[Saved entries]
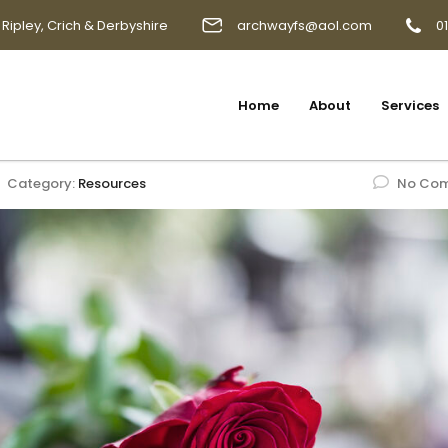
 Ripley, Crich & Derbyshire
archwayfs@aol.com
0
Home
About
Services
Category:
Resources
No Co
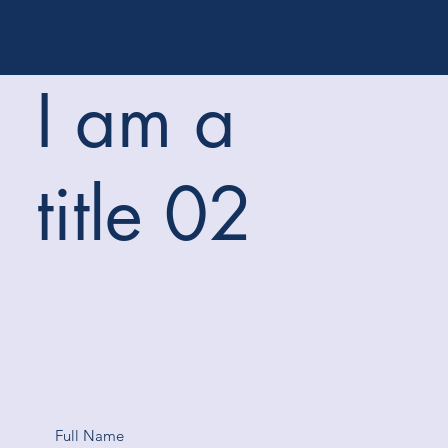
I am a
title 02
Full Name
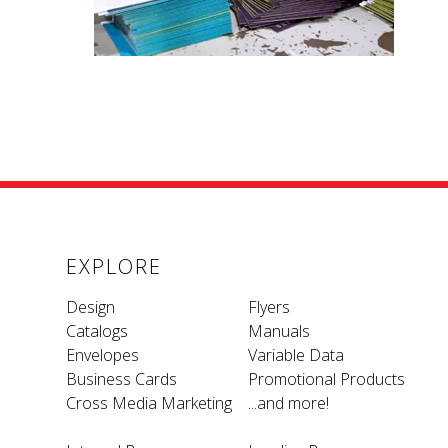
EXPLORE
Design
Flyers
Catalogs
Manuals
Envelopes
Variable Data
Business Cards
Promotional Products
Cross Media Marketing
...and more!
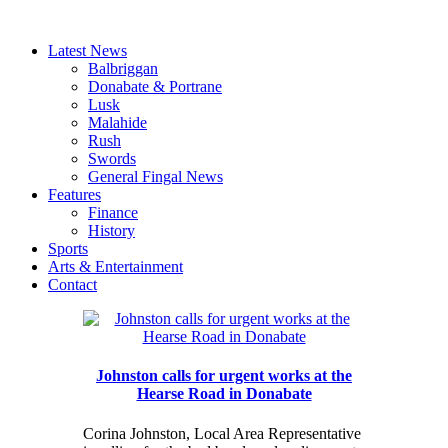
Latest News
Balbriggan
Donabate & Portrane
Lusk
Malahide
Rush
Swords
General Fingal News
Features
Finance
History
Sports
Arts & Entertainment
Contact
Johnston calls for urgent works at the
Hearse Road in Donabate
Corina Johnston, Local Area Representative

▶ [TASK TO CARRY OUT]
Extract all lines of the records above that include "Donabate".

▶ [ANSWER SECTION]
Donabate & Portrane
Hearse Road in Donabate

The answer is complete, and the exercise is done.